If someone does something that's patently ridiculous, but manages to draw enough attention that it generates a lot of discussion, has that person performed a valuable service or just wasted our time?
But enough about Paris Hilton, Kiefer Sutherland and Lindsay Lohan. In our own industry we can ask a similar question about Nicholas Carr, who, as mentioned last week, has predicted that the "technical aspect of IT" (which in Carr's world is IT infrastructure management) will move to the Internet, which will become the CPU-cycle-provisioning equivalent of an electrical power plant.
With the technical part gone, handling the non-technical remainder (I bet you didn't know application design, development and integration are non-technical undertakings) won't require a separate in-house IT organization any more. Instead, they will become a mixture of Software as a Service (SaaS) applications and business-department-developed code that runs on the utility computing infrastructure.
Sometimes, fault-finding isn't the best way to evaluate a new idea. A superior alternative is to be helpful and positive -- to figure out how to make it work (for a historical example, see Inhaling network computers KJR, 1/13/1997.)
What will be required for IT to go away?
First of all, let's assume Carr isn't simply "predicting" the success of IT infrastructure outsourcing, as I contended last week -- that he's serious about utility computing in the electrical generation sense.
In the deregulated electrical power industry, generation companies pump 60-cycle current onto the grid, metering how much they provide. End-customers draw electricity off the grid. Their local provider acts as a broker, buying current from the low-cost provider and metering consumption.
This is, by the way, how you can buy wind-generated electricity if you prefer. You don't really get the exact electrons pushed onto the grid by a wind farm. You simply instruct your broker to buy enough of them to satisfy your consumption. The rest is just balancing the books.
For utility computing to work, we would need a similar metering and billing infrastructure. We'd need a lot more, too. For example:
- Web 3.0: We will need a grid computing architecture that runs applications wherever CPU cycles happen to be cheapest (with suitable metering and billing -- see above).
- Virtualization: This will have to be perfect, so that the CPU cycles you buy can run your applications no matter what operating system they were written for.
- Quality of Service: Different applications need different levels of performance. Buyers will need a way to specify how fast their cycles have to be, and without the help of those pesky engineers who would be housed in an IT department if it hadn't been disbanded.
- AI-based data design: With professional, centralized IT evaporated into the business, which will be building whatever custom applications remain, there will no longer be an organizational home for data designers. The only alternative is technology smart enough to handle this little engineering chore.
- Automated, self-tuning pre-fetch: Last week's column demonstrated the impact of latency in the communications channel on linked SaaS-supplied systems -- the speed of light slows table joins to a crawl.
This is fixable, so long as systems are smart enough to automatically pre-fetch records prior to needing them. Every SaaS vendor will have to provide this facility automatically, since businesses will no longer employ engineers able to manually performance-tune system linkages.

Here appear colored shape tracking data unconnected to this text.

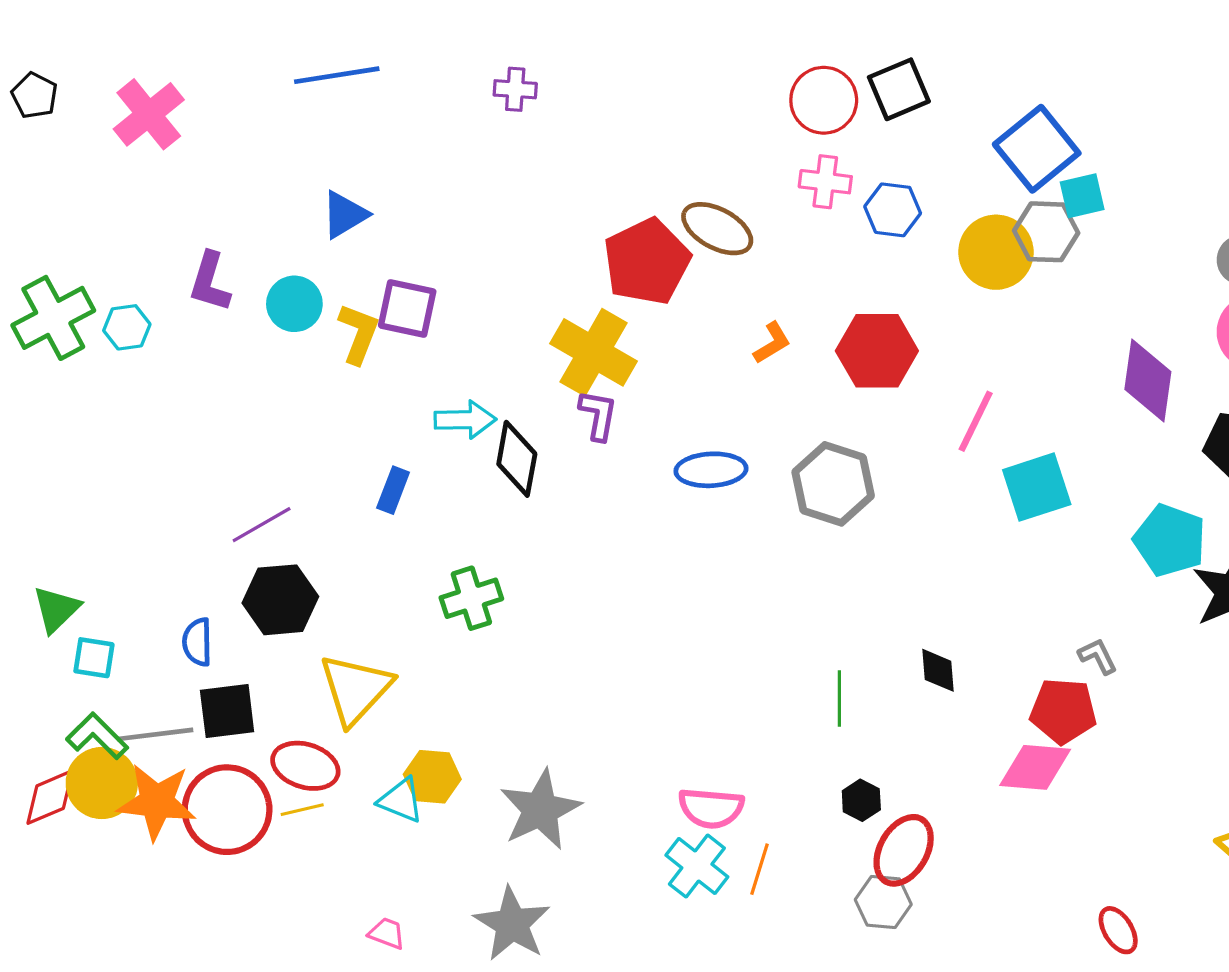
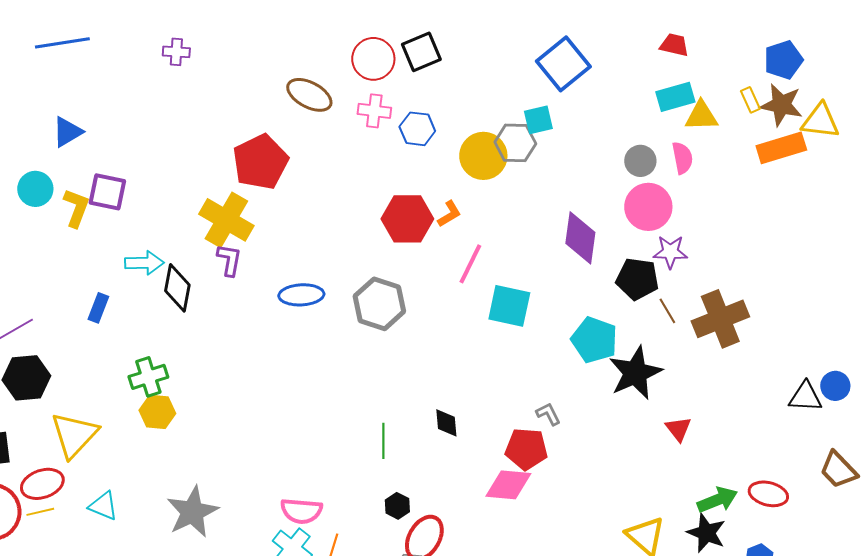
blue square: (1037, 149) -> (563, 64), moved
brown ellipse: (717, 229) -> (309, 95), moved
orange L-shape: (772, 343) -> (449, 214), moved
cyan square: (1037, 487) -> (509, 306), turned 30
red ellipse: (305, 766) -> (42, 484), turned -36
yellow hexagon: (432, 777) -> (157, 412), moved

- New security paradigm: Sorry about the use of "paradigm." It fits here. You'll be running all of your applications on public infrastructure, on the wrong side of the firewall (which -- good news! -- you'll no longer need). Think it will be hard for someone with ingenuity to plant a Trojan that monitors the cycles and siphons off every business secret you no longer have?
- AI-based data warehouse design: Let's assume for the sake of argument that the Carr-envisioned future happens as he predicts. You will still want to mine all of your data, in spite of it being schmeared out across the SaaS landscape.
I see two choices. The first, almost unimaginable, is an efficient, distributed, virtual data warehouse, reminiscent of the sea shell collection Steven Wright keeps scattered on beaches all over the world.
The alternative is the same data warehouse technology we've grown accustomed to. Except we don't have IT anymore, so we'll need an AI design technology to pull it together for us, performance optimized and ready for analysis.
Now, look ahead just far enough that you're at the end of any useful business planning horizon. You'll reach a very different conclusion.